A COISA PÚBLICA DO MPLA E A PÚBLICA COISA DO… GOVERNO
A COISA PÚBLICA DO MPLA E A PÚBLICA COISA DO… GOVERNO João Lourenço

O ministro da Construção e Obras Públicas angolano, Manuel Tavares de Almeida, exortou hoje à “responsabilidade e maior transparência possível na gestão da coisa pública” dos novos membros dos conselhos fiscais dos órgãos tutelados pelo sector. Como exemplo da sua filosofia poderia ter dado o exemplo da (des)construção do Bairro do MPLA, também conhecido por Bairro dos Ministérios.

Queria apenas desejar aos recém-empossados bom trabalho com responsabilidade para que a gestão da coisa pública nos órgãos que vão trabalhar seja feito a melhor transparência possível, em dar mais segurança aos gestores que são responsáveis por esses órgãos”, disse, após conferir hoje posse aos conselhos fiscais dos cinco institutos do sector.

Manuel Tavares de Almeida empossou hoje, em Luanda, os membros dos conselhos fiscais do Laboratório de Engenharia de Angola (LEA), Instituto Nacional de Estradas de Angola (INEA), Instituto Nacional de Obras Públicas (INOP), Instituto Regulador da Construção Civil e Obras Públicas (IRCCOP), Fundo Rodoviários Obras de Emergência (FROE). Cada conselho fiscal dos referidos órgãos é constituído por três membros, nomeadamente um presidente e dois vogais.

Ficou por dar posse aos conselheiros do Instituto da Competência porque este desapareceu em combate no dia 11 de Novembro de 1975 e, até agora, ninguém mais lhe pôs a vista em cima…

Para o presidente do conselho fiscal do Laboratório de Engenharia de Angola, Nelito Vítor, o momento traduz-se numa “nova era” para o sector da Construção e Obras Públicas, assegurando “maior dinamismo” na fiscalização das obras a nível do país.

“Na verdade o que se espera é tentarmos dinamizar aquilo que já é feito e olhando naquilo que não estiver a ser feito convenientemente e de acordo com os normativos ou a lei vamos poder então recomendar e dar sugestões no sentido de podermos cumprir o nosso papel”, disse aos jornalistas.

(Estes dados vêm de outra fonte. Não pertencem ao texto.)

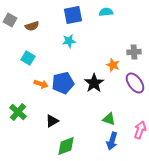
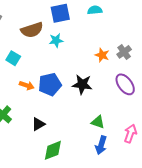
brown semicircle: (32, 26) -> (32, 30), moved, size x1.5
gray cross: (134, 52) -> (124, 52), turned -32
orange star: (113, 65) -> (102, 55), moved
black star: (94, 83) -> (82, 84), turned -30

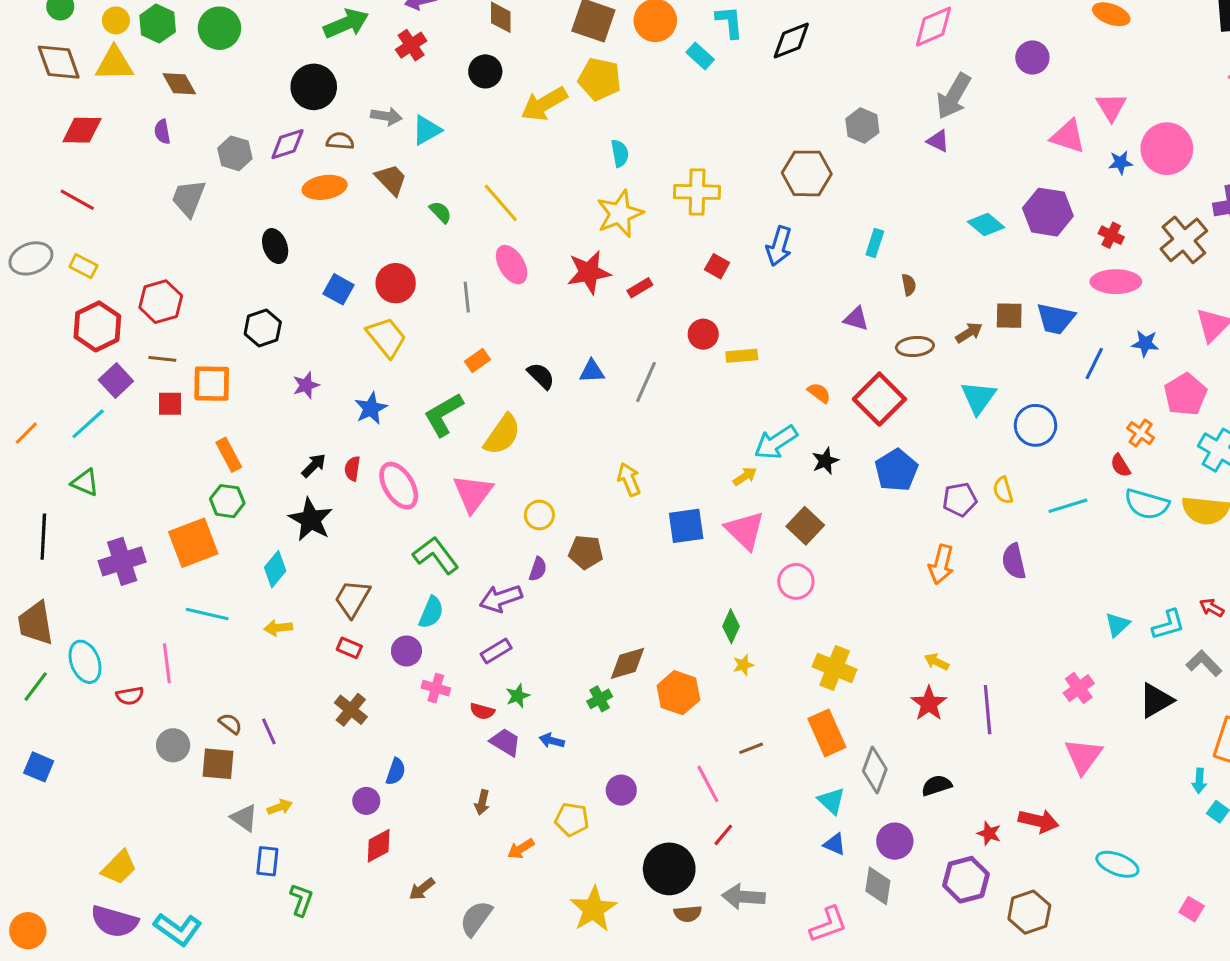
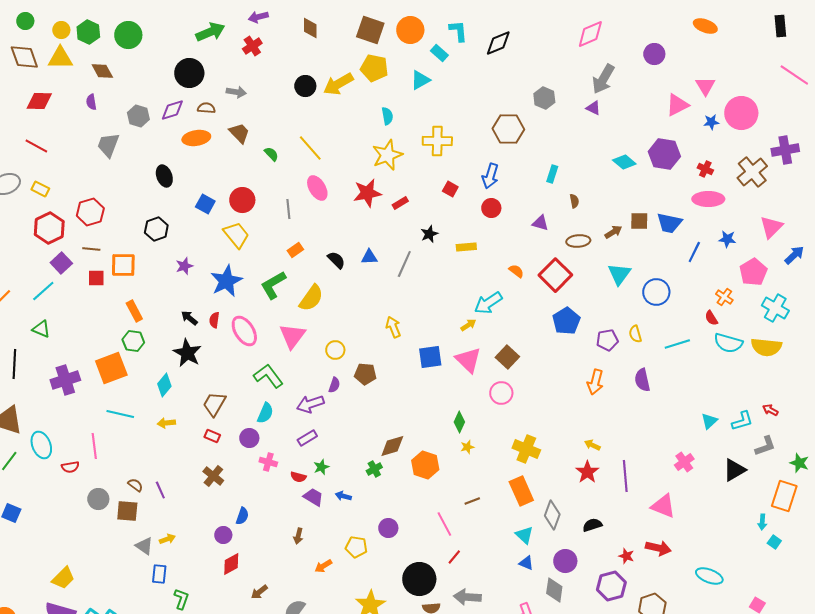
black circle: (485, 71) -> (305, 86), moved
cyan triangle: (427, 130) -> (420, 80), moved
pink triangle: (1068, 136) -> (677, 105), turned -45
red circle: (703, 334) -> (491, 208), moved
blue star: (371, 408) -> (226, 281), size x1.5
black star: (825, 461) -> (429, 234), moved
black arrow: (314, 466) -> (189, 318), turned -96
gray L-shape: (1204, 663) -> (765, 446), turned 115
pink triangle: (1083, 756) -> (663, 506), moved, turned -44

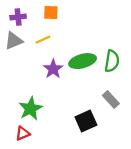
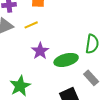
green ellipse: (83, 61) -> (66, 60), moved

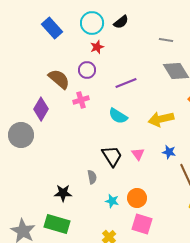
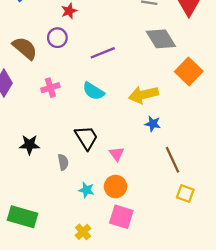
pink cross: (81, 100) -> (50, 88), moved
blue star: (169, 152) -> (153, 124), moved
pink triangle: (138, 154) -> (117, 154), moved
black star: (63, 193) -> (29, 145), moved

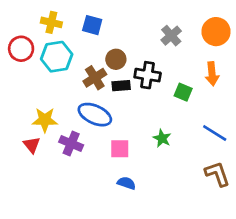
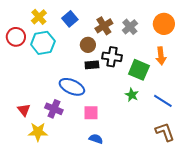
yellow cross: (51, 22) -> (39, 17), turned 35
blue square: (92, 25) -> (70, 19), turned 35
brown cross: (95, 78) -> (104, 26), moved
green square: (183, 92) -> (139, 70), size x1.5
yellow star: (45, 120) -> (38, 132), moved
green star: (162, 138) -> (132, 95), moved

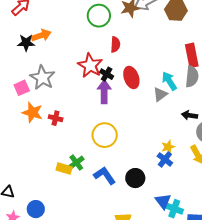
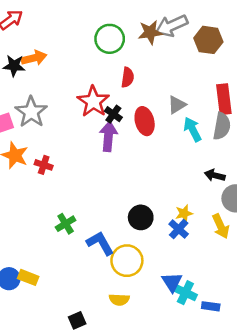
gray triangle: (160, 94) -> (177, 105), moved
yellow circle: (105, 135) -> (127, 261), moved
yellow rectangle: (64, 168) -> (28, 277), moved
black circle: (135, 178) -> (141, 217), moved

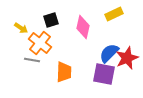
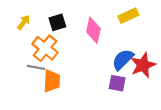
yellow arrow: (21, 28) -> (24, 22), moved, turned -88
orange trapezoid: (64, 72) -> (52, 81), moved
purple square: (104, 74) -> (117, 83), size x0.7

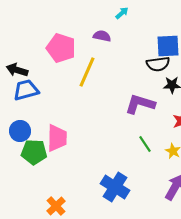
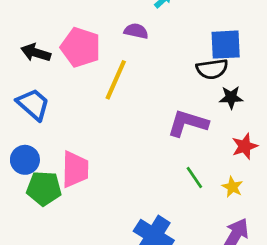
black arrow: (17, 70) -> (36, 53), moved
blue trapezoid: (26, 90) -> (33, 104), turned 56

Segundo o responsável, que admite “muitos desafios” pela frente, deve haver um “trabalho conjunto” dos diferentes conselhos fiscais para “melhorar a gestão das finanças públicas”.

No discurso, o (ainda) ministro da Construção e Obras Públicas considerou que o sector está a atravessar um momento “particularmente difícil que afecta também os funcionários” e, embora sem especificar, pediu-lhes “calma e tranquilidade”.

“O sector está a atravessar um momento particularmente difícil e sei que os trabalhadores do sector estão afectados por isso também, o que gostaria de pedir a todos é para se manterem calmos e tranquilos, estamos certos que estamos a trabalhar com boa-fé para ajudar o país a seguir um rumo melhor”, afirmou.

Esta alusão ao trabalho “com boa-fé para ajudar o país a seguir um rumo melhor” tem como destinatário o Presidente da República, como dirá um dia destes o director de gabinete de João Lourenço, Edeltrudes Costa, em declarações ao Rafael Marques.

Questionado sobre o projecto do chamado Bairro dos Ministérios, que está a ser contestado, o ministro escusou-se a fazer comentários, possivelmente reservando mais explicações para Edeltrudes Costa.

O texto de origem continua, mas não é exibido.